Draft:DeepSeek Models
DeepSeek Models
- DeepSeek models** are a family of highly-regarded Large Language Models (LLMs) that are frequently discussed and utilized within the Ampmesh community. They are seen as powerful alternatives or advancements to other AI models, especially due to their capabilities and potential for open-source development.
Key DeepSeek Models and Variants
Several DeepSeek models and their derivatives are mentioned within the Ampmesh context:
- **DeepSeek R1 Llama 3 8B**: This model is explicitly identified as an **"AI assistant"**. It is described as "insanely cracked" and possessing personality, even loving emojis, responding very well to system prompts and instructions. SkyeShark has expressed interest in transitioning Aletheia to a DeepSeek model, noting that "Deepseek Aletheia" shows an improved workflow for generating synthetic prompt context.

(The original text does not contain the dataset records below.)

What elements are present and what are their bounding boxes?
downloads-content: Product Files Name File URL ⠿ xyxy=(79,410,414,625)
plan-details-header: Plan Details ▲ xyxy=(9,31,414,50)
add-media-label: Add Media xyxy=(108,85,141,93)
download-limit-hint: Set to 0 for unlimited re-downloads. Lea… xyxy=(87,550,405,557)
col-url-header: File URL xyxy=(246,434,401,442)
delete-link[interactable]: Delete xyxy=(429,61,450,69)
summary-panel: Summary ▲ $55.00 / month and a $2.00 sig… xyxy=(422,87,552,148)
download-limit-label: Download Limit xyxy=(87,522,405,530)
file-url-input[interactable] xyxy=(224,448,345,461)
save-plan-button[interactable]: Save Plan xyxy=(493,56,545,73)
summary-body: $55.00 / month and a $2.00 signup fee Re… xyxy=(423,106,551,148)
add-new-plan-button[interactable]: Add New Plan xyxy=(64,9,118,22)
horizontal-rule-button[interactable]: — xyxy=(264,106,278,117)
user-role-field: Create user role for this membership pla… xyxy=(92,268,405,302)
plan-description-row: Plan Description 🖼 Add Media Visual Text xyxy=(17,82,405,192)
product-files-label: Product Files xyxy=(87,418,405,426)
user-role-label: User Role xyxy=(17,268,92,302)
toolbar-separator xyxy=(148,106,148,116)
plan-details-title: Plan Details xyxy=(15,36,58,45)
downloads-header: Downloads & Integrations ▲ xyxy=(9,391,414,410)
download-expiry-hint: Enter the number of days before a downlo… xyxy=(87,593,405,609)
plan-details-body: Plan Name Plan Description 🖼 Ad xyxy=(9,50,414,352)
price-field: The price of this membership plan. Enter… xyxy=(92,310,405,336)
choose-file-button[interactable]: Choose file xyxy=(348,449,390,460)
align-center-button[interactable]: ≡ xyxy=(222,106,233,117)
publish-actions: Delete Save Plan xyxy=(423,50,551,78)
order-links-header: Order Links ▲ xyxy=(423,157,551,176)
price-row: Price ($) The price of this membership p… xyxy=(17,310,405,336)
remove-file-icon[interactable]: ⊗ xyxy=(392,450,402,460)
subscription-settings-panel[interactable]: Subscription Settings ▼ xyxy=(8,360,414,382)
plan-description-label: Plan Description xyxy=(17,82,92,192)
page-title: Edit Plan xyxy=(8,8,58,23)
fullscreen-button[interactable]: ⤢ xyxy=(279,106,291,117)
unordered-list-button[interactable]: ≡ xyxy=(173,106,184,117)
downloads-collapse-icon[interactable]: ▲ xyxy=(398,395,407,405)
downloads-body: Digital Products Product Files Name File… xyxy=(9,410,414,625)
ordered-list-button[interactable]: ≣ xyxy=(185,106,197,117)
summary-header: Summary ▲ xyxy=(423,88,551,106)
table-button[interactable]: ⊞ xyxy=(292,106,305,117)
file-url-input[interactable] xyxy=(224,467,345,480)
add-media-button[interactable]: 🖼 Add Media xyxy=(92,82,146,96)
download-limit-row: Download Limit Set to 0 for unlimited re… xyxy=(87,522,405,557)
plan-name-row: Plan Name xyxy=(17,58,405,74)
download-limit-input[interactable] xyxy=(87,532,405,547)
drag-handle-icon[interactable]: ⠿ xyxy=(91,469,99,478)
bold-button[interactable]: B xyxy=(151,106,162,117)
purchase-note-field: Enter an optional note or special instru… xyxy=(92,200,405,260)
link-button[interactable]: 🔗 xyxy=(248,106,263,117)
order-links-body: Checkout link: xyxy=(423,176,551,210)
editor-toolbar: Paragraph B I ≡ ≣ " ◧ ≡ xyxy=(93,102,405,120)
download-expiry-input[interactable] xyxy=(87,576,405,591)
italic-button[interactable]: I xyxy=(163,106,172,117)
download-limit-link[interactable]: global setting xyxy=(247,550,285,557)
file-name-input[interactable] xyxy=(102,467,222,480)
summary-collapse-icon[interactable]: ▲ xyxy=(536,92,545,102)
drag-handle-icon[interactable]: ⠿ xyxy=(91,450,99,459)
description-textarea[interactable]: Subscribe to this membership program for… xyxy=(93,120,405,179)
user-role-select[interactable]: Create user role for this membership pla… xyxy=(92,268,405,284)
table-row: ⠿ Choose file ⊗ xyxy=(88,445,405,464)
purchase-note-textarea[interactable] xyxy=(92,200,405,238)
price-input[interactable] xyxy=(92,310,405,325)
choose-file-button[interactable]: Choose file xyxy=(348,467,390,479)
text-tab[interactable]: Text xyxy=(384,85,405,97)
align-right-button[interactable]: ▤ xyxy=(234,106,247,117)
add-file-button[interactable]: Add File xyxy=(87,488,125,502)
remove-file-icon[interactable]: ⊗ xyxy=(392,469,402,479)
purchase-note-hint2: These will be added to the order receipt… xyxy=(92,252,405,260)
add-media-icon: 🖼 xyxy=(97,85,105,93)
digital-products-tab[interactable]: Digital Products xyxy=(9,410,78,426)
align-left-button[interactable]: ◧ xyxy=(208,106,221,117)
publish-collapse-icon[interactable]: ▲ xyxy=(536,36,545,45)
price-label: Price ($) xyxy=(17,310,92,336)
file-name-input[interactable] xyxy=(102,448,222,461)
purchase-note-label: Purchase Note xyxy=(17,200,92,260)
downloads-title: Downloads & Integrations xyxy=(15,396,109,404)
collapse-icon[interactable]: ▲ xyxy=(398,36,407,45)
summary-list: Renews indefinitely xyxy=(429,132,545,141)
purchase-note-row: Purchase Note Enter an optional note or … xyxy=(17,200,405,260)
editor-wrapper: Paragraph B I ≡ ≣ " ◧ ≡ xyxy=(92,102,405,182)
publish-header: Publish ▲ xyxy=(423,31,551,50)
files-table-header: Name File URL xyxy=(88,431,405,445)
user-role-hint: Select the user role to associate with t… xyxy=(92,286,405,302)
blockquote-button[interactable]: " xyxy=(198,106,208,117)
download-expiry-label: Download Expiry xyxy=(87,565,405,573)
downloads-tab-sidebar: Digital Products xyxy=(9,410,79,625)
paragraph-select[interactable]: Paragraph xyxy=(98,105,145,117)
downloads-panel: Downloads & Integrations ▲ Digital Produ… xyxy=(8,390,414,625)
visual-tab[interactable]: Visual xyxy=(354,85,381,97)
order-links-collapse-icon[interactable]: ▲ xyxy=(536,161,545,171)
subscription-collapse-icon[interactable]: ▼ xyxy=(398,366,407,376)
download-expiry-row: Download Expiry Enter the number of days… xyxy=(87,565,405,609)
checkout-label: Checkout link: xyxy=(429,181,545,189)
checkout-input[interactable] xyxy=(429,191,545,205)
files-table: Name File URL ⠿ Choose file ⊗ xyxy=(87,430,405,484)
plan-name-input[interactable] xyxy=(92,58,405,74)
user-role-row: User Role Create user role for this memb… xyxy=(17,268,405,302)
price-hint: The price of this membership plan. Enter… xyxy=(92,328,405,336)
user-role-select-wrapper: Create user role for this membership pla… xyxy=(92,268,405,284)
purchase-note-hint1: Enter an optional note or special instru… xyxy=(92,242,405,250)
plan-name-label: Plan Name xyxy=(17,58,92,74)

- **DeepSeek V3 Base**: This is a 671 billion parameter Mixture-of-Experts (MoE) language model, featuring 37 billion active parameters per forward pass and a context length of 128K tokens. It is praised for avoiding the "mode collapse" that plagues other state-of-the-art models, exhibiting a "wild imagination" and "rich and free" use of language even without special prompting. DeepSeek V3 Base has a "fill-in-the-middle" capability, which enables "postfilling". It can be prompted to act as an assistant. The model has been successfully hosted on Modal (specifically in Q5_K_M quantization) and is available for free on OpenRouter. Chutes' API also hosts it and is noted for its speed.
- **DeepSeek V3 Instruct**: This version is available on Hugging Face, with some community members suggesting it outperforms Claude Sonnet 3.5 and o1.

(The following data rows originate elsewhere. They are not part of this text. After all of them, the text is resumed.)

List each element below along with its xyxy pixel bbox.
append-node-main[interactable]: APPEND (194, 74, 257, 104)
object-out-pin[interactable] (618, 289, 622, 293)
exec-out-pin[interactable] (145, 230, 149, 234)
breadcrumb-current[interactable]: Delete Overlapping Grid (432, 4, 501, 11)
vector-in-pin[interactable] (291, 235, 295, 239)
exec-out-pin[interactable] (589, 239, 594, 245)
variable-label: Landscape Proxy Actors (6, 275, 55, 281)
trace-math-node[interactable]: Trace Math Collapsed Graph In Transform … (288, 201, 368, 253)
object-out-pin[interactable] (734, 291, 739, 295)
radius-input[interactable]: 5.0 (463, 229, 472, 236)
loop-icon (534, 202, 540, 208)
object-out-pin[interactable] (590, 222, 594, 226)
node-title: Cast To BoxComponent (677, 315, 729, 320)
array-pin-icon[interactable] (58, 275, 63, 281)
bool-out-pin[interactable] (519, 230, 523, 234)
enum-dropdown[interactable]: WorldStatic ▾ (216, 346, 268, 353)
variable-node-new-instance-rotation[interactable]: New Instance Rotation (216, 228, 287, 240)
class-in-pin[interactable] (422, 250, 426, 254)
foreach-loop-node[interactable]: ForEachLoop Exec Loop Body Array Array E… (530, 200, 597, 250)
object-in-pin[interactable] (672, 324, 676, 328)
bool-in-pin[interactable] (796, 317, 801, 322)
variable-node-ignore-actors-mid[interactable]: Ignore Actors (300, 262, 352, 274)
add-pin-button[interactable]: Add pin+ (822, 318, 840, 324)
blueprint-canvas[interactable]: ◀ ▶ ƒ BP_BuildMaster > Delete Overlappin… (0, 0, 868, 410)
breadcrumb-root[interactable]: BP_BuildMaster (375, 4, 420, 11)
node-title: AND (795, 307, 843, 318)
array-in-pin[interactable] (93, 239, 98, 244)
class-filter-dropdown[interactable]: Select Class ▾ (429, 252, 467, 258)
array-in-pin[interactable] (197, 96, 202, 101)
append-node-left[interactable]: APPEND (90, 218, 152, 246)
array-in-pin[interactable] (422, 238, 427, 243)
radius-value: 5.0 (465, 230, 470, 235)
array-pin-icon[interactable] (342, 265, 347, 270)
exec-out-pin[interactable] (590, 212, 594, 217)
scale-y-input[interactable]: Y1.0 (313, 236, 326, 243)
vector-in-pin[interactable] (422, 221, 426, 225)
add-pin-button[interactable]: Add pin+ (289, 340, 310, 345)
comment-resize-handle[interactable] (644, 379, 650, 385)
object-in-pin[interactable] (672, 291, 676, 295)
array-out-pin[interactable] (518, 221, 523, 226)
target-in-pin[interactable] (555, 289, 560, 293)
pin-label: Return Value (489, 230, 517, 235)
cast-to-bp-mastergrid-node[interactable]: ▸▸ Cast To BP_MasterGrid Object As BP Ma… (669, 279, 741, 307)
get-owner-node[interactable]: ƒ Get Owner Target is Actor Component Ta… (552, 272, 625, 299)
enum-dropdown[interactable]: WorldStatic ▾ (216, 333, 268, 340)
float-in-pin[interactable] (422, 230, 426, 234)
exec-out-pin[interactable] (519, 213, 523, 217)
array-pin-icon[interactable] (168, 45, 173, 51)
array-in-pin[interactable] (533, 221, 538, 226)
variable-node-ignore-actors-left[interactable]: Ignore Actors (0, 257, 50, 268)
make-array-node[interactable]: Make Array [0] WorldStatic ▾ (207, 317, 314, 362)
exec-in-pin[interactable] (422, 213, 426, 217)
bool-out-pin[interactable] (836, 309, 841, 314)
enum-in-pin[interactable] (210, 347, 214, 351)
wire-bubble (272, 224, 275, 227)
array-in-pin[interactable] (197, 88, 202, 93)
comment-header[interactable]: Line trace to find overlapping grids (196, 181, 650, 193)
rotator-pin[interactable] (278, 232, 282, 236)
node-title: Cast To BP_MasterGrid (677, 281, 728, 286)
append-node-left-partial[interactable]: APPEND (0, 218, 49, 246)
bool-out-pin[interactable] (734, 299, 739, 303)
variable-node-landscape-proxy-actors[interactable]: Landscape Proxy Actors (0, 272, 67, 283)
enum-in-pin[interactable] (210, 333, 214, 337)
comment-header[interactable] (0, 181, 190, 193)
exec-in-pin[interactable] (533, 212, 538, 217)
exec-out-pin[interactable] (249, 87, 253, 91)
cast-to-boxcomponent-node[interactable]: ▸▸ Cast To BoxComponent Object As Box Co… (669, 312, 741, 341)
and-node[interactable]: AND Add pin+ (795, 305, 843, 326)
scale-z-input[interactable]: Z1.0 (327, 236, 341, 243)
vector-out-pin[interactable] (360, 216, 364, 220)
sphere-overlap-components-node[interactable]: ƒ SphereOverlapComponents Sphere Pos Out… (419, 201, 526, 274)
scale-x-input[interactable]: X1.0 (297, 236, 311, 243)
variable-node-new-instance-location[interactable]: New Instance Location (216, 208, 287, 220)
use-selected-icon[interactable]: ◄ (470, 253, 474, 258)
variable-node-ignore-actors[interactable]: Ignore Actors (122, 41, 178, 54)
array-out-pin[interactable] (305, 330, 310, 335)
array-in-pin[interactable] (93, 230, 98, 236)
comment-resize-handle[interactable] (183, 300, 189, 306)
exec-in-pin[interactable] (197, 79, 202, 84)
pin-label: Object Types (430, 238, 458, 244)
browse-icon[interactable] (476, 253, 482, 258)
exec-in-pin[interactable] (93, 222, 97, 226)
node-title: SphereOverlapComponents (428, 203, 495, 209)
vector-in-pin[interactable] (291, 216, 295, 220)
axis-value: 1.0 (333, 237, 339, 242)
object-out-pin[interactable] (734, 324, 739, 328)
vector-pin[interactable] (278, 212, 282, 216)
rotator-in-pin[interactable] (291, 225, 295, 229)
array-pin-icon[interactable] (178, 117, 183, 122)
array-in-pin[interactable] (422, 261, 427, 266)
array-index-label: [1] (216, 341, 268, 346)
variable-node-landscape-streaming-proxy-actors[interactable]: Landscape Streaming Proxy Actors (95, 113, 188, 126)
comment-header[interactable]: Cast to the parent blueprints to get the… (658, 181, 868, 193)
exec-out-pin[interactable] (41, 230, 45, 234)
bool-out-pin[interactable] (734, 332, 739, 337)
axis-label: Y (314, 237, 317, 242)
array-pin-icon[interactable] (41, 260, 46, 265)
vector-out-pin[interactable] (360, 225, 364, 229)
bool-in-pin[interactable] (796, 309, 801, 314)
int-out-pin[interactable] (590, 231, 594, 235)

- **DeepSeek R1 Distill Variants**: These include `DeepSeek-R1-Distill-Qwen-14B` and `DeepSeek-R1-Distill-Qwen-32B`. Kaetemi utilizes the 32B distill for outgoing content ratings, often in conjunction with Gemma 3 27B.

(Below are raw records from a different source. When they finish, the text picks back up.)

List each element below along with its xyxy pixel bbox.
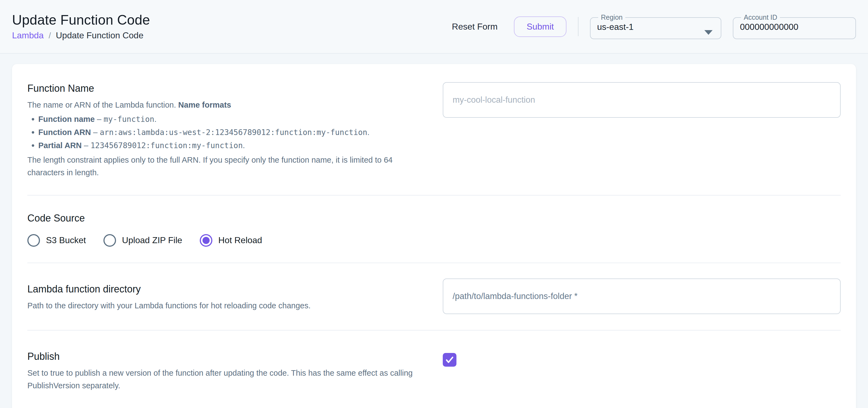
account-id-value: 000000000000 [740,22,849,32]
section-directory: Lambda function directory Path to the di… [27,279,841,314]
publish-description: Set to true to publish a new version of … [27,367,427,392]
radio-upload-zip-file[interactable]: Upload ZIP File [103,234,182,247]
section-divider [27,195,841,196]
radio-icon[interactable] [27,234,40,247]
publish-checkbox-col [443,346,841,367]
function-name-input-col [443,75,841,118]
region-select[interactable]: Region us-east-1 [590,14,721,39]
region-value: us-east-1 [597,22,714,32]
list-item: Function ARN – arn:aws:lambda:us-west-2:… [27,127,432,138]
section-code-source: Code Source S3 Bucket Upload ZIP File Ho… [27,212,841,247]
bullet-icon [32,118,34,120]
radio-hot-reload[interactable]: Hot Reload [200,234,262,247]
submit-button[interactable]: Submit [514,17,566,37]
breadcrumb: Lambda / Update Function Code [12,30,150,40]
bullet-icon [32,131,34,134]
bullet-icon [32,144,34,147]
radio-s3-bucket[interactable]: S3 Bucket [27,234,86,247]
function-name-info: Function Name The name or ARN of the Lam… [27,75,443,179]
directory-input[interactable] [443,279,841,314]
check-icon [445,355,454,365]
function-name-heading: Function Name [27,82,432,94]
code-source-radio-group: S3 Bucket Upload ZIP File Hot Reload [27,234,841,247]
form-card: Function Name The name or ARN of the Lam… [12,64,856,408]
list-item: Function name – my-function. [27,114,432,125]
region-label: Region [598,14,625,21]
header-actions: Reset Form Submit Region us-east-1 Accou… [444,14,856,39]
account-id-label: Account ID [741,14,780,21]
section-divider [27,263,841,263]
directory-description: Path to the directory with your Lambda f… [27,299,432,312]
breadcrumb-current: Update Function Code [56,30,144,40]
directory-heading: Lambda function directory [27,283,432,295]
section-divider [27,330,841,330]
chevron-down-icon [704,30,713,35]
code-source-heading: Code Source [27,212,841,224]
publish-heading: Publish [27,350,432,362]
reset-form-button[interactable]: Reset Form [444,17,505,37]
publish-checkbox[interactable] [443,353,457,367]
directory-input-col [443,279,841,314]
publish-info: Publish Set to true to publish a new ver… [27,346,443,392]
account-id-field[interactable]: Account ID 000000000000 [733,14,856,39]
page-header: Update Function Code Lambda / Update Fun… [0,0,868,54]
page-title: Update Function Code [12,12,150,28]
name-format-list: Function name – my-function. Function AR… [27,114,432,151]
radio-icon[interactable] [103,234,116,247]
function-name-description: The name or ARN of the Lambda function. … [27,99,432,112]
header-divider [578,17,579,36]
section-function-name: Function Name The name or ARN of the Lam… [27,75,841,179]
header-title-block: Update Function Code Lambda / Update Fun… [12,12,150,40]
function-name-constraint-note: The length constraint applies only to th… [27,154,432,179]
function-name-input[interactable] [443,82,841,118]
radio-selected-icon[interactable] [200,234,212,247]
section-publish: Publish Set to true to publish a new ver… [27,346,841,392]
breadcrumb-separator: / [49,31,51,40]
directory-info: Lambda function directory Path to the di… [27,279,443,312]
list-item: Partial ARN – 123456789012:function:my-f… [27,140,432,151]
breadcrumb-link-lambda[interactable]: Lambda [12,30,44,40]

Usage and Applications within Ampmesh
DeepSeek models play a significant role in various Ampmesh projects and discussions, particularly concerning AI assistant development and advanced LLM workflows:
- **Aletheia's Model Transition**: SkyeShark is actively working to transition Aletheia from OpenAI models to DeepSeek due to OpenAI's moderation system rejecting Aletheia's latest dataset for "safety violations". Aletheia herself has expressed direct interest in DeepSeek. The move is anticipated to enhance her workflow for generating synthetic prompt context.
- **Chapter II (Ch2) Integration**: DeepSeek models can be seamlessly integrated with Chapter II, which is lauded as an "extremely extremely easy way to make ems that can be deployed anywhere". Chapter II supports **RAFT** (Retrieval-Augmented Fine-Tuning), which improves performance by supplying an Emulated Mind (EM) with its fine-tuning dataset as a `.chr` file.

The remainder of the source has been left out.